■ **WHAT YOU SHOULD DO**:
The expected response consists solely of the lines from the line with "ets. Press question" through the last line of the material below, copied exactly.

DATA RECORDS below:

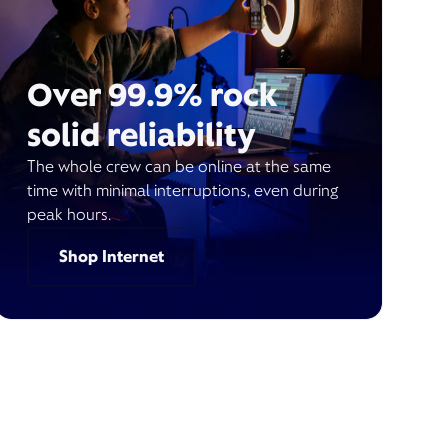
Over 99.9% rock
solid reliability
The whole crew can be online at the same
time with minimal interruptions, even during
peak hours.
Shop Internet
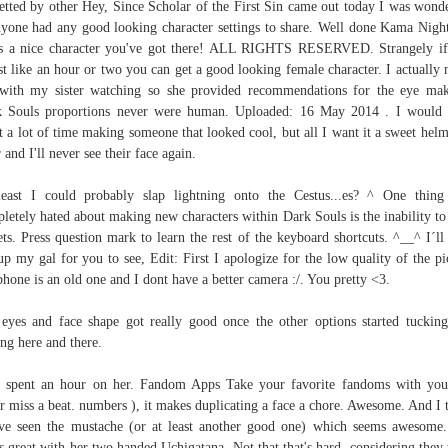
etted by other Hey, Since Scholar of the First Sin came out today I was wond
nyone had any good looking character settings to share. Well done Kama Night
's a nice character you've got there! ALL RIGHTS RESERVED. Strangely i
st like an hour or two you can get a good looking female character. I actually
with my sister watching so she provided recommendations for the eye ma
 Souls proportions never were human. Uploaded: 16 May 2014 . I would
t a lot of time making someone that looked cool, but all I want it a sweet helm
 and I'll never see their face again.
east I could probably slap lightning onto the Cestus...es? ^ One thing
letely hated about making new characters within Dark Souls is the inability to
ets. Press question mark to learn the rest of the keyboard shortcuts. ^__^ I´ll 
up my gal for you to see, Edit: First I apologize for the low quality of the pic
hone is an old one and I dont have a better camera :/. You pretty <3.
eyes and face shape got really good once the other options started tuckin
ing here and there.
 spent an hour on her. Fandom Apps Take your favorite fandoms with yo
r miss a beat. numbers ), it makes duplicating a face a chore. Awesome. And I 
ve seen the mustache (or at least another good one) which seems awesome
s great with her two handed Uchigatana. Not that that's hard, considering they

End of DATA RECORDS.

■ **TASK SOLUTION**:
ets. Press question mark to learn the rest of the keyboard shortcuts. ^__^ I´ll 
up my gal for you to see, Edit: First I apologize for the low quality of the pic
hone is an old one and I dont have a better camera :/. You pretty <3.
eyes and face shape got really good once the other options started tuckin
ing here and there.
 spent an hour on her. Fandom Apps Take your favorite fandoms with yo
r miss a beat. numbers ), it makes duplicating a face a chore. Awesome. And I 
ve seen the mustache (or at least another good one) which seems awesome
s great with her two handed Uchigatana. Not that that's hard, considering they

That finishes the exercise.